Aim: The aim of this study was to investigate the antitumor potential of guaiazulene-3-carboxylate derivatives against oral malignant cells. Materials and Methods: Twelve guaiazulene-3-carboxylate derivatives were synthesized by introduction of either with alkyl group [1-5], alkoxy group [6, 7], hydroxyl group [8, 9] or primary amine [10-12] at the end of sidechains. Tumor-specificity (TS) was calculated by the ratio of mean 50% cytotoxic concentration (CC50) against 3 human oral mesenchymal cell lines to that against 4 human oral squamous cell carcinoma (OSCC) cell lines. Potency-selectivity expression (PSE) was calculated by dividing TS value by CC50value against OSCC cell lines. Cell cycle analysis was performed by cell sorter. Results: [6, 7] showed the highest TS and PSE values, and induced the accumulation of both subG1 and G2/M cell populations in HSC-2 OSCC cells. Quantitative structure-activity relationship analysis demonstrated that their tumor-specificity was correlated with chemical descriptors that explain the 3D shape, electric state and ionization potential. Conclusion: Alkoxyl guaiazulene-3-carboxylates [6, 7] can be potential candidates of lead compound for developing novel anticancer drugs.

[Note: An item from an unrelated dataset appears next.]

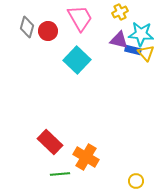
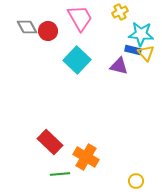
gray diamond: rotated 45 degrees counterclockwise
purple triangle: moved 26 px down
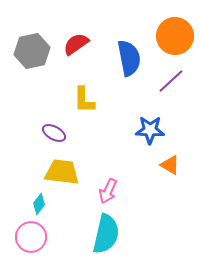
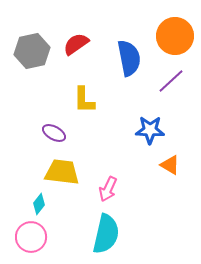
pink arrow: moved 2 px up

Azulene (Figure 1A) is an isomer of naphthalene having a dipole moment and a resonance energy with intermediate values between that of benzene and naphthalene; it is considerably more reactive, when compared with these two arenes (1-4). Among the 962 papers cited in PubMed regarding azulenes, most of them have focused on its chemistry, followed by biological activity, while few papers have focused on dentistry and oral application. Sodium azulene sulfonates have been reported to be effective for the treatment of oral mucositis (5) and oral lichen planus (6), possibly due to their antioxidant and anti-inflammatory activities (7, 8). In contrast, much reduced numbers of papers of guaiazulene (Figure 1B), a lipophilic azulene derivative, have been published, approximately half of which have dealt with its chemistry. Guaiazulenes also have antioxidant and anti-inflammatory activities (9-11) and a few papers have dealt with the treatment of oral diseases (12, 13).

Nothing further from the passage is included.